** Opening EXCERPTED RECORDS block **

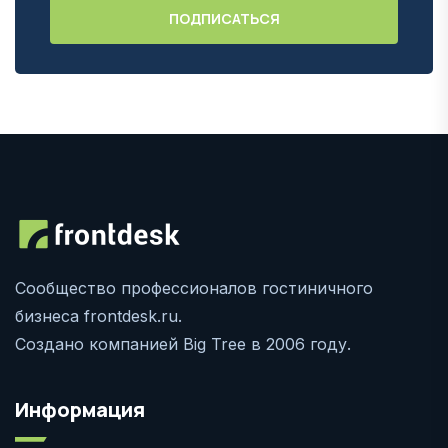
Сообщество профессионалов гостиничного
бизнеса frontdesk.ru.
Создано компанией Big Tree в 2006 году.
Информация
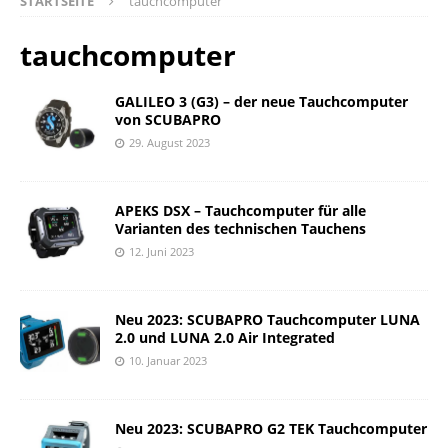
STARTSEITE
tauchcomputer
tauchcomputer
GALILEO 3 (G3) – der neue Tauchcomputer
von SCUBAPRO
29. August 2023
APEKS DSX – Tauchcomputer für alle
Varianten des technischen Tauchens
12. Juni 2023
Neu 2023: SCUBAPRO Tauchcomputer LUNA
2.0 und LUNA 2.0 Air Integrated
10. Januar 2023
Neu 2023: SCUBAPRO G2 TEK Tauchcomputer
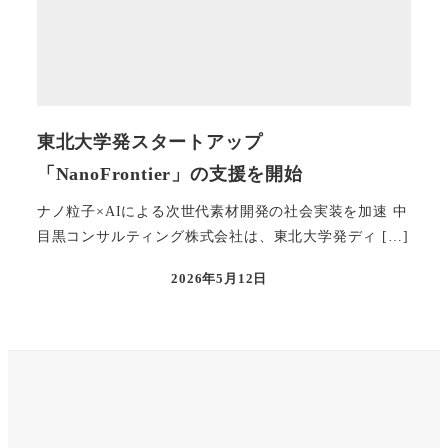
東北大学発スタートアップ
「NanoFrontier」の支援を開始
ナノ粒子×AIによる次世代素材開発の社会実装を加速 中
目黒コンサルティング株式会社は、東北大学発ディ […]
2026年5月12日
投稿日
X
Instagram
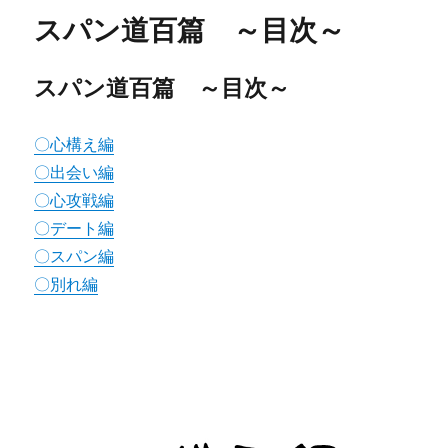
スパン道百篇 ～目次～
スパン道百篇 ～目次～
〇心構え編
〇出会い編
〇心攻戦編
〇デート編
〇スパン編
〇別れ編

** Closing EXCERPTED RECORDS block **

▶ _REQUIRED ACTION_: Look above for lines with the word "SCUBAPRO" and copy them all.

▶ _EXERCISE ANSWER_:
von SCUBAPRO
Neu 2023: SCUBAPRO Tauchcomputer LUNA
Neu 2023: SCUBAPRO G2 TEK Tauchcomputer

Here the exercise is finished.